The case study has shown how a practical real-time software implementation has been proved to be timing-safe through the use of a static timing analysis tool. Whilst this is the main goal of such a tool, the technology opens up further possibilities.

XC includes direct support for timed input/output operations. This means it is possible for the tool to identify these instructions and automatically generate the appropriate timing constraints. For example, the code between two timed inputs can automatically be verified as timing-safe by the tool.

The ability to generate a pass/fail result on timing-safe code enables the toolchain to close the loop. From a suitable report file, the compiler is able to determine where optimisation is needed and apply appropriate heuristics in an iterative manner to help close timing, without any effort from the designer.

The static timing tool identifies all paths through the code, including the worst case. By analysing the data that causes the worst-case timing, it is possible to reverse engineer the stimulus that caused this case. The worst-case test stimulus can then be added to the test bench used at a later stage, such as when testing in hardware. This gives the designer confidence that the test stimulus really does cover the corner cases.

One final interesting possibility is for power optimisation. Power consumption is closely matched to instruction execution, particularly for event driven processors that can enter a low power state when busy waiting. Analysis and optimisation of timing paths between pausing instructions allows the energy consumed per loop iteration to be determined and consequently reduced through optimisation. Saving power is always desirable and has commercial benefits which ripple through the rest of the system.

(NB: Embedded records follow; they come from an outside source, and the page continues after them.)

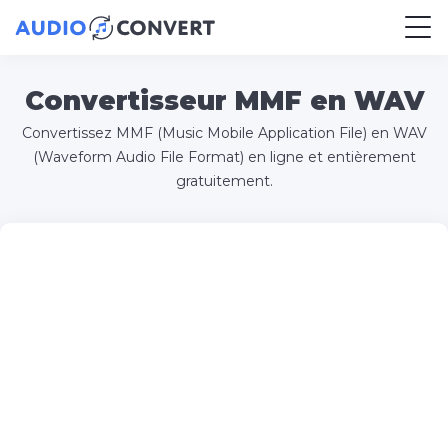
Convertisseur MMF en WAV
Convertissez MMF (Music Mobile Application File) en WAV
(Waveform Audio File Format) en ligne et entièrement
gratuitement.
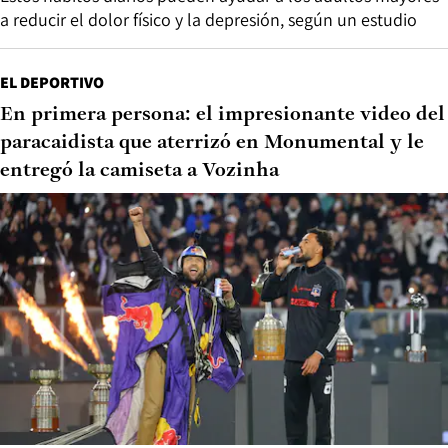
a reducir el dolor físico y la depresión, según un estudio
EL DEPORTIVO
En primera persona: el impresionante video del
paracaidista que aterrizó en Monumental y le
entregó la camiseta a Vozinha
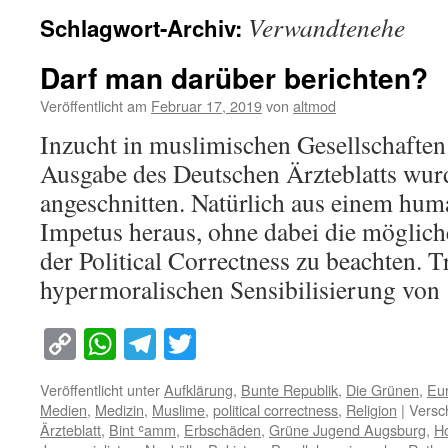
Verwandtenehe
Schlagwort-Archiv:
Darf man darüber berichten?
Veröffentlicht am
Februar 17, 2019
von
altmod
Inzucht in muslimischen Gesellschaften
Ausgabe des Deutschen Ärzteblatts wur
angeschnitten. Natürlich aus einem huma
Impetus heraus, ohne dabei die mögliche
der Political Correctness zu beachten. T
hypermoralischen Sensibilisierung vo
Copy
WhatsApp
Telegram
Twitter
Link
Veröffentlicht unter
Aufklärung
,
Bunte Republik
,
Die Grünen
,
Eu
Medien
,
Medizin
,
Muslime
,
political correctness
,
Religion
|
Versc
Ärzteblatt
,
Bint ʿamm
,
Erbschäden
,
Grüne Jugend Augsburg
,
H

Designing real-time software capable of performing hardware functions is an attractive prospect however the flow has so far been missing a comprehensive tool to certify timing. With the introduction of static timing analysis, it is now possible to guarantee the execution time of real-time software running on a deterministic processor.

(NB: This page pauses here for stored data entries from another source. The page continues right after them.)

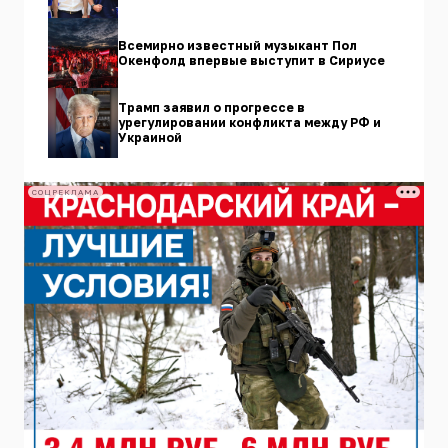
Всемирно известный музыкант Пол
Окенфолд впервые выступит в Сириусе
Трамп заявил о прогрессе в
урегулировании конфликта между РФ и
Украиной
СОЦРЕКЛАМА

Static timing analysis also brings the advantage that timing closure of individual functions can be achieved well in advance of a full test bench or the rest of the system being available. By using formal analysis of the code, the static timing analyser exhaustively analyses all paths ensuring that no corner cases are missed. Adding timing assertions to the source code using #pragma statement means that the source code not only describes the functionality, but also defines the required timing. This allows the code to not only be portable across suitable architectures, but also timing-safe.

Static timing analysis takes the guesswork out of timing real-time software systems.

Accurate instruction timing predictions are fundamental requirement for a static timing analysis tool. There are many reasons why a sequence of instructions may not always take the same time to execute.

Interrupts by nature alter the execution flow dramatically by forcing a change of the CPU context for an amount of time. Further, all RTOSs have critical sections of code where interrupts are disabled. This means only one task can truly be real-time in a single threaded system and this is likely to be the scheduler in systems utilising an RTOS.

Architectures that include a memory hierarchy and cache memory in particular are known to exhibit less predictable execution times. The previous contents of the cache very strongly influence timing unless cache lines can be locked.

Resource conflict also can also increase execution time. Being denied a hardware resource will naturally block execution and adversely affect timing.

By avoiding these architectural issues, and employing simple round-robin scheduling, event driven, hardware multi-threaded processors provide highly predictable worst case execution timing. Further, the ability to pre-load output ports with a valid time allows execution to continue whilst the port autonomously handles the timed output.

Only data dependent execution flow may impede accurate timing prediction for event driven, hardware multi-threaded processors. A static timing tool is able to determine all possible paths through the software, allowing for the variability due to data dependencies and allowing timing guarantees to be made.